Um den «Erfolg» seiner umstrittenen Massnahme zu feiern, begab sich der US-Präsident am Dienstag mit Vertrauten wie Vizepräsident JD Vance zum Nachtessen in ein bekanntes «Steak und Seafood»-Restaurant. Doch selbst dort holte ihn die Affäre Epstein ein. «Das ist nicht meine Unterschrift, das ist nicht meine Sprache. Es ist Unsinn», sagte er zu Reportern.
Konkret ging es um eine anzügliche Zeichnung aus einem Buch zu Epsteins 50. Geburtstag 2003, die Trump angefertigt haben soll. Das «Wall Street Journal» hatte im Juli darüber berichtet, worauf der Präsident ihre Existenz bestritt und die Zeitung, die dem rechten Verleger Rupert Murdoch gehört, auf zehn Milliarden Dollar Schadenersatz verklagte.

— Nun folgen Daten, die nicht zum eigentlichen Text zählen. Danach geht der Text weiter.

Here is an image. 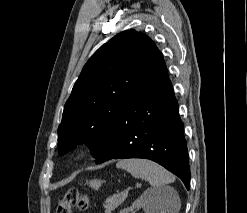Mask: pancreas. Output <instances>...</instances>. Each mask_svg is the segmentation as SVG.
<instances>
[{"label": "pancreas", "mask_w": 247, "mask_h": 213, "mask_svg": "<svg viewBox=\"0 0 247 213\" xmlns=\"http://www.w3.org/2000/svg\"><path fill=\"white\" fill-rule=\"evenodd\" d=\"M126 198L127 196L121 194H113L108 197L103 204L105 213H111V211L115 210L120 204H122Z\"/></svg>", "instance_id": "pancreas-1"}]
</instances>
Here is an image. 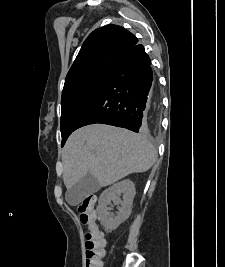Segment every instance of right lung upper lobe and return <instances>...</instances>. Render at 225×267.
Returning <instances> with one entry per match:
<instances>
[{
    "label": "right lung upper lobe",
    "mask_w": 225,
    "mask_h": 267,
    "mask_svg": "<svg viewBox=\"0 0 225 267\" xmlns=\"http://www.w3.org/2000/svg\"><path fill=\"white\" fill-rule=\"evenodd\" d=\"M137 42L132 33L118 25L94 30L83 43L66 76L64 87L87 77L109 73L118 57Z\"/></svg>",
    "instance_id": "cb5924a9"
}]
</instances>
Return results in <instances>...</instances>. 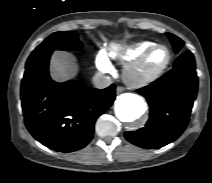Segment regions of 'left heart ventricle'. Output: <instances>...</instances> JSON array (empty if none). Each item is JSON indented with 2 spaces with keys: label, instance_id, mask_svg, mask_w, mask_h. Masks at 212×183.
<instances>
[{
  "label": "left heart ventricle",
  "instance_id": "left-heart-ventricle-1",
  "mask_svg": "<svg viewBox=\"0 0 212 183\" xmlns=\"http://www.w3.org/2000/svg\"><path fill=\"white\" fill-rule=\"evenodd\" d=\"M168 52L165 48L155 49L138 70V75H146L159 69L167 60Z\"/></svg>",
  "mask_w": 212,
  "mask_h": 183
}]
</instances>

Am Montag jedoch veröffentlichten demokratische Kongressabgeordnete das ominöse Buch samt der Zeichnung. Sie entspricht exakt der Beschreibung des WSJ. Seither befindet sich das Weisse Haus im Abwehrmodus. Pressesprecherin Karoline Leavitt beschuldigte die Demokraten, sie würden einen «Hoax» inszenieren, um den Präsidenten zu verleumden.
Wie ihr Chef behaupteten Leavitt und andere Mitarbeiter, die Unterschrift auf der Zeichnung stamme nicht von Trump. MAGA-Influencer wie Benny Johnson und Charlie Kirk stimmten in diesen Chor ein und sprachen von einem Fake, doch CNN konnte verschiedene Trump-Signaturen auftreiben, deren Ähnlichkeit mit jener auf dem Epstein-Geburtstagsbrief offensichtlich ist.

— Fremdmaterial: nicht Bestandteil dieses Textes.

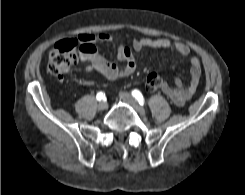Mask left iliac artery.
Returning <instances> with one entry per match:
<instances>
[{
    "label": "left iliac artery",
    "mask_w": 245,
    "mask_h": 195,
    "mask_svg": "<svg viewBox=\"0 0 245 195\" xmlns=\"http://www.w3.org/2000/svg\"><path fill=\"white\" fill-rule=\"evenodd\" d=\"M132 96L136 99V100H138V102H139V104L140 105H143L144 104V98H143V95H142V93L139 91V90H133L132 91Z\"/></svg>",
    "instance_id": "left-iliac-artery-1"
}]
</instances>
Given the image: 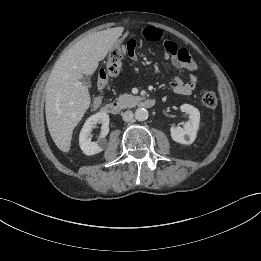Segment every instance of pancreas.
<instances>
[{
  "label": "pancreas",
  "mask_w": 261,
  "mask_h": 261,
  "mask_svg": "<svg viewBox=\"0 0 261 261\" xmlns=\"http://www.w3.org/2000/svg\"><path fill=\"white\" fill-rule=\"evenodd\" d=\"M137 99H138L137 96L124 93L119 95V97L117 98V102L122 108H127V107H131L133 103L137 101Z\"/></svg>",
  "instance_id": "pancreas-1"
}]
</instances>
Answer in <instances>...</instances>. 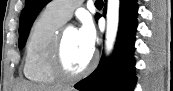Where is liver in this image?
Instances as JSON below:
<instances>
[{
	"instance_id": "liver-1",
	"label": "liver",
	"mask_w": 173,
	"mask_h": 91,
	"mask_svg": "<svg viewBox=\"0 0 173 91\" xmlns=\"http://www.w3.org/2000/svg\"><path fill=\"white\" fill-rule=\"evenodd\" d=\"M13 91H72V89L67 88L64 90L56 86H41L24 81L17 83Z\"/></svg>"
}]
</instances>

Nach der Enthüllung des «Wall Street Journal» hatte Donald Trump auch behauptet, er habe noch nie ein Bild gezeichnet. Doch auch das lässt sich leicht widerlegen. Tatsächlich hat er viele Zeichnungen angefertigt und unter anderem für wohltätige Zwecke versteigern lassen. Es sind eindeutige Indizien, dass auch der Brief an Epstein aus seiner Hand stammt.
Für CNN ergibt sich daraus ein Muster: Immer wieder hätten der Präsident und seine Entourage versucht, vom Epstein-Skandal abzulenken und ihn versanden zu lassen. Erreicht hätten sie das exakte Gegenteil: «Manchmal hat man das Gefühl, sie legten es darauf an, ihn am Leben zu halten», kommentierte der Nachrichtensender süffisant.
Als Beispiel erwähnt CNN Jeffrey Epsteins ehemalige Vertraute und «Zuhälterin» Ghislaine Maxwell, die unter anderem wegen Menschenhandels und Missbrauchs von Minderjährigen zu 20 Jahren Gefängnis verurteilt wurde. Nach einem Gespräch mit dem stellvertretenden Justizminister Todd Blanche wurde sie in eine Anstalt mit niedrigster Sicherheitsstufe verlegt.
Dies liess die Vermutung aufkommen, es habe sich um eine Gegenleistung dafür gehandelt, dass Maxwell den Präsidenten in dem Gespräch weitgehend entlastet hatte. Einer ihrer Anwälte deutete dies am Montag auf CNN zumindest an, doch die Regierung «mauert». Dabei wird selbst über eine Begnadigung von Ghislaine Maxwell spekuliert.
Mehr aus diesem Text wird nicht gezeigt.